> Exercise aim
In the data that follows, every line containing the word "Radiation" should be returned.

Records for this exercise Start Marker

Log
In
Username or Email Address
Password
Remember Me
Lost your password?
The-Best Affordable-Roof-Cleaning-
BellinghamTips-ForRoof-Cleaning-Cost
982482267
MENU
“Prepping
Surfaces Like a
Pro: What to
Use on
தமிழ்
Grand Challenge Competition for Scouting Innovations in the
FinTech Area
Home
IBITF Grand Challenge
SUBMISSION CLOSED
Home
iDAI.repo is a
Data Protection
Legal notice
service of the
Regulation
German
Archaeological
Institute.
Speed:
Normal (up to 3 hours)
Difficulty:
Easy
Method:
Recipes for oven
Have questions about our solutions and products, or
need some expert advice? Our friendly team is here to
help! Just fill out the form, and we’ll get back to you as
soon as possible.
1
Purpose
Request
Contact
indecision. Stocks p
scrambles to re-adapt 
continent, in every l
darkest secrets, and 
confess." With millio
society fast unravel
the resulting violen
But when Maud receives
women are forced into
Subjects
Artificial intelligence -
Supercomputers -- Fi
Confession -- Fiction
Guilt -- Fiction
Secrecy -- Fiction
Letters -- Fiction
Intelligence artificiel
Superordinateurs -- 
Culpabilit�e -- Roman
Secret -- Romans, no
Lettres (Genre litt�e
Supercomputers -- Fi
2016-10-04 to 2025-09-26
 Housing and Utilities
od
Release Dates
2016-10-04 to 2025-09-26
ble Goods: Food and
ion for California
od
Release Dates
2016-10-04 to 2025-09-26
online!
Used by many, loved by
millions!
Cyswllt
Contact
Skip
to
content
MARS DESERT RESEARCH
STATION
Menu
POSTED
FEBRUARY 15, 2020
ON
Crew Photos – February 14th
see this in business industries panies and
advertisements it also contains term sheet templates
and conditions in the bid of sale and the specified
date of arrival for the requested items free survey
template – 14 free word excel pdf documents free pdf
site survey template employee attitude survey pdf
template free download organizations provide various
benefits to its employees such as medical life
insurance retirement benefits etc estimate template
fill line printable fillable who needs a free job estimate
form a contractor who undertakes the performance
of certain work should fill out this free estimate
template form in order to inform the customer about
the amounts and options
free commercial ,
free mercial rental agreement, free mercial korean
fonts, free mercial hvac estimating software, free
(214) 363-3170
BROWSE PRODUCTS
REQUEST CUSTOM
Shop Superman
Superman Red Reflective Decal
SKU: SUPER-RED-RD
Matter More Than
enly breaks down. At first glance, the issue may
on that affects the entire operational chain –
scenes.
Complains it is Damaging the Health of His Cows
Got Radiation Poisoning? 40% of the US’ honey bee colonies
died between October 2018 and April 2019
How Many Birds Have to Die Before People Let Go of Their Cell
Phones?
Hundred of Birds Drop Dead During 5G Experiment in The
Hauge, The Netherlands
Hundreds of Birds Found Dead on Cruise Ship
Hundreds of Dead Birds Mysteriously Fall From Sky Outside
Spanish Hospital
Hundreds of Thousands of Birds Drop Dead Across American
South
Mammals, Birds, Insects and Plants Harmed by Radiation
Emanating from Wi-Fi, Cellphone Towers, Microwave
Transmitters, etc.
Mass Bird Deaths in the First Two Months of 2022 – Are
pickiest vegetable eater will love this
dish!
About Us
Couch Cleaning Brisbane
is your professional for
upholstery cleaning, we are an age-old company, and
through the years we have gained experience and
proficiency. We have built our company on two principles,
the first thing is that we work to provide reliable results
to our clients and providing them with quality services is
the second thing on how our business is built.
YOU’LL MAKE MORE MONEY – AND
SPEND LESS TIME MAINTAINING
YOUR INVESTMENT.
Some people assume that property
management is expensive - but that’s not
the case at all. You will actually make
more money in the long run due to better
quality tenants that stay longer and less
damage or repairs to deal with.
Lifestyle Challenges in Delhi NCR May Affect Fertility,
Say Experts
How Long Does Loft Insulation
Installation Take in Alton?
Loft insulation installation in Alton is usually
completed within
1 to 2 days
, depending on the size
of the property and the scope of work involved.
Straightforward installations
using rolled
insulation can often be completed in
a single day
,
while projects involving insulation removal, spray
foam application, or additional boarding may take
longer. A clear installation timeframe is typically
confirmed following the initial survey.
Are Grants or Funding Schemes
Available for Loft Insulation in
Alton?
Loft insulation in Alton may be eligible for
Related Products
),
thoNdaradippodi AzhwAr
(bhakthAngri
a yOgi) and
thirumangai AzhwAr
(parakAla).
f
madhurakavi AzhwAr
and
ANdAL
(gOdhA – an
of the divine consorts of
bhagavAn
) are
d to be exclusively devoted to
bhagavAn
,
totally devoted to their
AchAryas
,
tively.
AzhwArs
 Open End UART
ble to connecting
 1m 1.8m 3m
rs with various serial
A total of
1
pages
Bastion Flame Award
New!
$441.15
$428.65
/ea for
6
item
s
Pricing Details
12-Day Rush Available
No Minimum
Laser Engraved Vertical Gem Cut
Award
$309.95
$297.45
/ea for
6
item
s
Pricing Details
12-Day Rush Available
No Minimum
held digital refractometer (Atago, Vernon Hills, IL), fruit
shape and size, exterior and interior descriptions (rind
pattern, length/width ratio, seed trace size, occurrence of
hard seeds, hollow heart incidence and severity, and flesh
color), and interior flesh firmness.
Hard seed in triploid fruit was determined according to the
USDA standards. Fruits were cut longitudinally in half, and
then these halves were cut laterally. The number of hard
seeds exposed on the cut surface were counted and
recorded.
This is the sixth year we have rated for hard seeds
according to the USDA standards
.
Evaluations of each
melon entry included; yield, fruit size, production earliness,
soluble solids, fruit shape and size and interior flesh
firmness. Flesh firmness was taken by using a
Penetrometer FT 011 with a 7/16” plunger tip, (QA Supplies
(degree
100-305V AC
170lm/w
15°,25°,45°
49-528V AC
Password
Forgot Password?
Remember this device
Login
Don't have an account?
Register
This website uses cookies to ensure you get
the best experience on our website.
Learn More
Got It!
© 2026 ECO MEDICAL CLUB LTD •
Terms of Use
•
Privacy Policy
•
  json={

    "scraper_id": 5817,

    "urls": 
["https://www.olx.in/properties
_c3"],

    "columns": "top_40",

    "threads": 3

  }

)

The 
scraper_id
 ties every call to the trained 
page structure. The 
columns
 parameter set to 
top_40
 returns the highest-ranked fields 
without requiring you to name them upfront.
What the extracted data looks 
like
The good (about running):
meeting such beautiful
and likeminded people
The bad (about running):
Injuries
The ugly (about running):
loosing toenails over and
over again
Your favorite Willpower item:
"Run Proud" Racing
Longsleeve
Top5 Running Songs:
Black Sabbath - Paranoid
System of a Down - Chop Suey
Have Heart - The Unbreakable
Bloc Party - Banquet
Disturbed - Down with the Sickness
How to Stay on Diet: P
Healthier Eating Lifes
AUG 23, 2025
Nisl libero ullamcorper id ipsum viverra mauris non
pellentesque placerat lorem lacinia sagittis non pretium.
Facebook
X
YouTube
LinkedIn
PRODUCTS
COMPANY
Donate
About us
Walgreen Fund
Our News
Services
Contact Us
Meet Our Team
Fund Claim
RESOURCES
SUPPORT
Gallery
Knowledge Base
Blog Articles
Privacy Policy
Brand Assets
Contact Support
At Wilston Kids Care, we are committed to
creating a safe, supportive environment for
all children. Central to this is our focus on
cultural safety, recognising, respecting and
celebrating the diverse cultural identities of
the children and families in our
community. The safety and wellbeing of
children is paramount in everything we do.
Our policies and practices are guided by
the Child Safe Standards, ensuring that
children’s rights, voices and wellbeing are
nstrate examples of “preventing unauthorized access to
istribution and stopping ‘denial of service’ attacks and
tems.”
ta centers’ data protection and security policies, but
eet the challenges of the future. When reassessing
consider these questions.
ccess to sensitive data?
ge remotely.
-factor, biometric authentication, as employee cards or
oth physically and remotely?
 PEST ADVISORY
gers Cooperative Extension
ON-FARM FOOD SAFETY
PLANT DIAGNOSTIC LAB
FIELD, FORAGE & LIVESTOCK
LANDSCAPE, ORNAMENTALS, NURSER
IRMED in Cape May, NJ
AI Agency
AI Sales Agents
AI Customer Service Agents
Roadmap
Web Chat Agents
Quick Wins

Records for this exercise End Marker

> Answer section
Got Radiation Poisoning? 40% of the US’ honey bee colonies
Mammals, Birds, Insects and Plants Harmed by Radiation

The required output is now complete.